- Unit activation
`x_j(t+1) = g(h_j(t)) = g[h(vec x(t), vec w_j(t))]`
-
Only element in the sum of error terms that depends on the weight is
the one for the output unit where that weight ends (j).
(1) `(del E) / (del w_{ji})`
-
Using the chain rule, we can decompose this derivative into two that are easier
to calculate:
(2) `(del E)/(del h_j) (del h_j)/(del w_{ji})`
-
The first derivative can also be decomposed:
(3) `(del E)/(del h_j) = (del E)/(del x_j) (del x_j)/(del h_j)`
-
The first derivative in 3 is easy to figure; it's just
(4) `(del E)/(del x_j) = -(t_j - x_j)`
-
Since the activation of an output unit is the activation function g
applied to the input h, the second derivative in 3 is just
(5) `(del x_j)/(del h_j) = g prime(h_j)`
that is, the derivative of whatever the activation function is at the value
of the current input to unit j.
-
The second derivative in (2) can be figured as follows:
(6) `(del h_j)/(del w_{ji}) = (del sum_k x_k w_{jk})/(del w_{ji}) = x_i`
because none of the other weights or input activations depend on wji.
-
Putting all of the parts together, we get
(7) `(del E)/(del w_{ji}) = -(t_j - x_j) g prime(h_j) x_i`
-
Remember that we want the weight change to be proportional to the negative
of the derivative with respect to the weight.
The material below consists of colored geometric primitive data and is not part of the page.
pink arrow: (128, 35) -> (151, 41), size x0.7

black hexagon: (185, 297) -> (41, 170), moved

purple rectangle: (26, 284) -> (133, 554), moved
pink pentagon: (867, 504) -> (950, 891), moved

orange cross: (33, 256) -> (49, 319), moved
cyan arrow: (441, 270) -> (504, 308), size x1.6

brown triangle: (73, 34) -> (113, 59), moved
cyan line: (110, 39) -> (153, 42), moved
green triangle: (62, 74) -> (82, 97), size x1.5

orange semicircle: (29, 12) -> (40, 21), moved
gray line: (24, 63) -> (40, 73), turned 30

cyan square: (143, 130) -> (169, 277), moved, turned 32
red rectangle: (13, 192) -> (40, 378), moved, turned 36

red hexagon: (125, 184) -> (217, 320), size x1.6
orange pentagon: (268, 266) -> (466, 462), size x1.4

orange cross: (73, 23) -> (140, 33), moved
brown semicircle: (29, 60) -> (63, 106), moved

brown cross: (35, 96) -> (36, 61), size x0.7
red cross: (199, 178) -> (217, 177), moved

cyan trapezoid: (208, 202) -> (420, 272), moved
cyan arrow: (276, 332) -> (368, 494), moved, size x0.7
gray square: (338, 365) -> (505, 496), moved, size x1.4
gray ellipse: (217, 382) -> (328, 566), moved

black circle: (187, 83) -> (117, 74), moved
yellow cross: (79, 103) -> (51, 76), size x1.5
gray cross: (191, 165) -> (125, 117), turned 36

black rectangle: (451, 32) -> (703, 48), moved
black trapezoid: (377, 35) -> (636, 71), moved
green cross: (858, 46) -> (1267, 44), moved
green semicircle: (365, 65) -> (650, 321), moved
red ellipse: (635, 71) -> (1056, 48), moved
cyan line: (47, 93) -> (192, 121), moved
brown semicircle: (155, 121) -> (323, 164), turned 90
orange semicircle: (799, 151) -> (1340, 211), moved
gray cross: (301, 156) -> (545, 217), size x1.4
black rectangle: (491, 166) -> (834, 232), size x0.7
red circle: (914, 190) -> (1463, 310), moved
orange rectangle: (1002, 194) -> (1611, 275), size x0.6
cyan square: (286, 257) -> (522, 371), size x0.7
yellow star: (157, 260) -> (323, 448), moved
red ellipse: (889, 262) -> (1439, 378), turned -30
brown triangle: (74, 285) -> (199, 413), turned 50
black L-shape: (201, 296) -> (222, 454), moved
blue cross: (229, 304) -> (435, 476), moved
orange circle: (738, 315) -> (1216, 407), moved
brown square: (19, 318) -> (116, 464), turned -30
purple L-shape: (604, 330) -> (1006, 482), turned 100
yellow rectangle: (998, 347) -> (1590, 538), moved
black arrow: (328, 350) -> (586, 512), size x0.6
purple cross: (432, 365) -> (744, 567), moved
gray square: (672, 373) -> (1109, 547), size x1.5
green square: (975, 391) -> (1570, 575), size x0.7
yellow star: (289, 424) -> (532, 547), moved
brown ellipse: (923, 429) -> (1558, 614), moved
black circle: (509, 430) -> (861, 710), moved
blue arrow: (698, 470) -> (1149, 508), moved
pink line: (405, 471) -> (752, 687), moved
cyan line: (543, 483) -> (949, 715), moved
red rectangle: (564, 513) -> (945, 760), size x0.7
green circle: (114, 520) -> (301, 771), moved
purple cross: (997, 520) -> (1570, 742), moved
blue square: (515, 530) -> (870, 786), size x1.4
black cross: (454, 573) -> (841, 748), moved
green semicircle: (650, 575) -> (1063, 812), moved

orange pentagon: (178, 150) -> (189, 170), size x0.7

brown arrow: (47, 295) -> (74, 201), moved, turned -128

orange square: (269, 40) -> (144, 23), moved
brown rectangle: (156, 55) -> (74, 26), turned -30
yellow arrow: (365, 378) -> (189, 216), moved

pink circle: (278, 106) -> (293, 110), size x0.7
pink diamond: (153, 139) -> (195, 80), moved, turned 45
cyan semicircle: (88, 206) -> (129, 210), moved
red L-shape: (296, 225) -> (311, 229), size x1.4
So with a learning rate
to control the step size for weight changes, we get the more general
delta (least mean squares) learning rule
(8) `Delta w_{ji} = eta (t_j - x_j) g prime(h_j) x_i`
-
With a linear activation function, the weight change reduces to `eta (t_j - x_j) x_i`.
With the sigmoid, it becomes `eta (t_j - x_j) x_j(1 - x_j) x_i`, with tanh,
`eta (t_j - x_j) (1 - x_j^2) x_i`.